(Reuters) - A federal agency on Monday released final rules explaining how employers can offer workers financial incentives to participate in wellness programs without violating federal laws protecting the confidentiality of medical information.

The move from the Equal Employment Opportunity Commission was meant to clear up confusion over the way two federal laws protecting employees' medical privacy apply to the popular programs, which are designed to control medical spending by reducing obesity, smoking and other risk factors.

The rules, which were first proposed in November, mark a compromise with U.S. businesses that opposed the EEOC's previous stance that providing incentives to join voluntary wellness programs rendered them involuntary, and thus illegal.

About 98 percent of U.S. companies with 200 or more workers, and 73 percent of smaller firms, offered wellness programs in 2014, according to the Kaiser Family Foundation. Wellness programs are generally managed by outside companies in what has become an $8 billion-a-year industry, research firm IBISWorld reported last year.

The 2010 Affordable Care Act allowed U.S. employers to increase the rewards they offer to employees who participate in wellness programs. But in a series of 2013 lawsuits against companies, including Honeywell International Inc, the EEOC said a request for medical information related to any program offering incentives violated the Americans with Disabilities Act or the Genetic Information Nondiscrimination Act.

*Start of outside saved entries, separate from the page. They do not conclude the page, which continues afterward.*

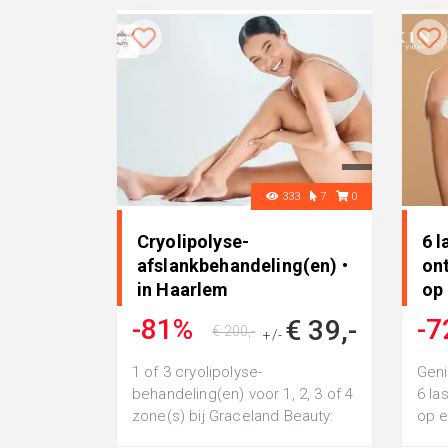
333
7
0
Cryolipolyse-
6 l
afslankbehandeling(en) •
on
in Haarlem
op 
Ut
-81%
-7
€ 39,-
€ 200,-
+/-
1 of 3 cryolipolyse-
Geni
behandeling(en) voor 1, 2, 3 of 4
6 la
zone(s) bij Graceland Beauty:
op e
veilig en pijnloos vet verwijderen
Villa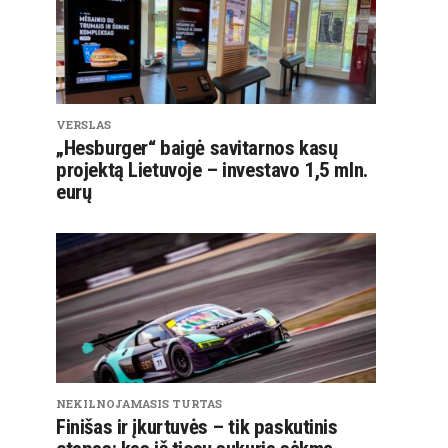
VERSLAS
„Hesburger“ baigė savitarnos kasų
projektą Lietuvoje – investavo 1,5 mln.
eurų
NEKILNOJAMASIS TURTAS
Finišas ir įkurtuvės – tik paskutinis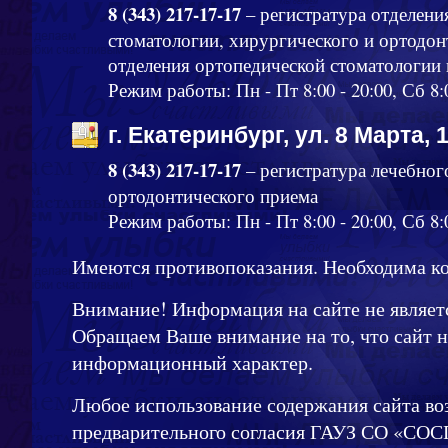
8 (343) 217-17-17
– регистратура отделени
стоматологии, хирургического и ортодон
отделения ортопедической стоматологии
Режим работы: Пн - Пт 8:00 - 20:00, Сб 8:
г. Екатеринбург, ул. 8 Марта, 
8 (343) 217-17-17
– регистратура лечебног
ортодонтического приема
Режим работы: Пн - Пт 8:00 - 20:00, Сб 8:0
Имеются противопоказания. Необходима ко
Внимание! Информация на сайте не являет
Обращаем Ваше внимание на то, что сайт 
информационный характер.
Любое использование содержания сайта во
предварительного согласия ГАУЗ СО «СОС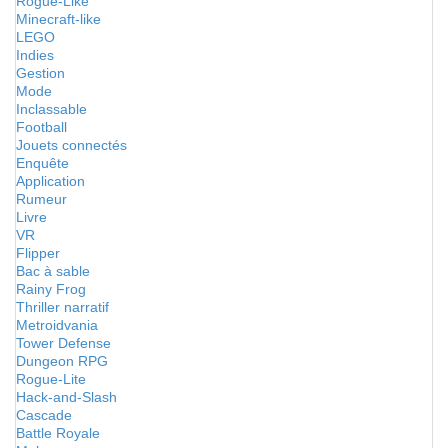
Rogue-Like
Minecraft-like
LEGO
Indies
Gestion
Mode
Inclassable
Football
Jouets connectés
Enquête
Application
Rumeur
Livre
VR
Flipper
Bac à sable
Rainy Frog
Thriller narratif
Metroidvania
Tower Defense
Dungeon RPG
Rogue-Lite
Hack-and-Slash
Cascade
Battle Royale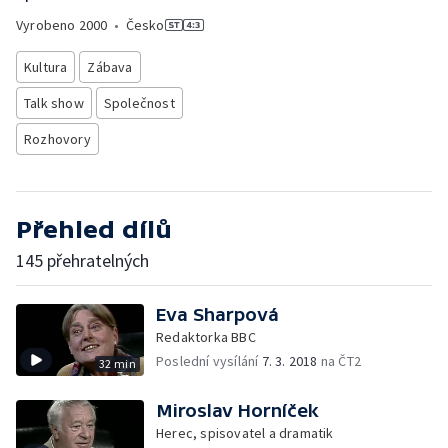
Vyrobeno
2000
•
Česko
Kultura
Zábava
Talk show
Společnost
Rozhovory
Přehled dílů
145 přehratelných
Eva Sharpová
Redaktorka BBC
Poslední vysílání
7. 3. 2018
na ČT2
32 min
Miroslav Horníček
Herec, spisovatel a dramatik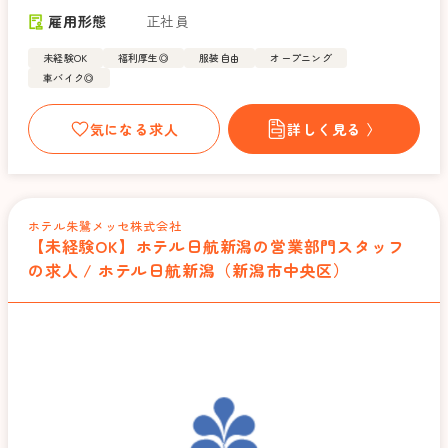
雇用形態
正社員
未経験OK
福利厚生◎
服装自由
オープニング
車バイク◎
気になる求人
詳しく見る 〉
ホテル朱鷺メッセ株式会社
【未経験OK】ホテル日航新潟の営業部門スタッフ
の求人 / ホテル日航新潟（新潟市中央区）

On Monday, the EEOC brought its rules into line with other federal agencies, including the Internal Revenue Service and the U.S. Department of Health and Human Services, saying companies could offer employees and their spouses incentives worth up to 30 percent of their out-of-pocket health insurance costs without violating the laws.

Incentives can include discounts on health insurance premiums, cash, prizes or paid time off from work. Some health and workers' rights groups say the rules, which take effect next year, penalize employees who decline to join wellness programs and hand over private medical information.

The EEOC's 2013 lawsuits riled the business community and prompted some companies to threaten to pull their support for the ACA as it came under attack from Republicans.

A federal judge in Minnesota in 2014 dismissed the case against Honeywell, in part because the EEOC had not issued guidance to employers on how to structure wellness programs lawfully.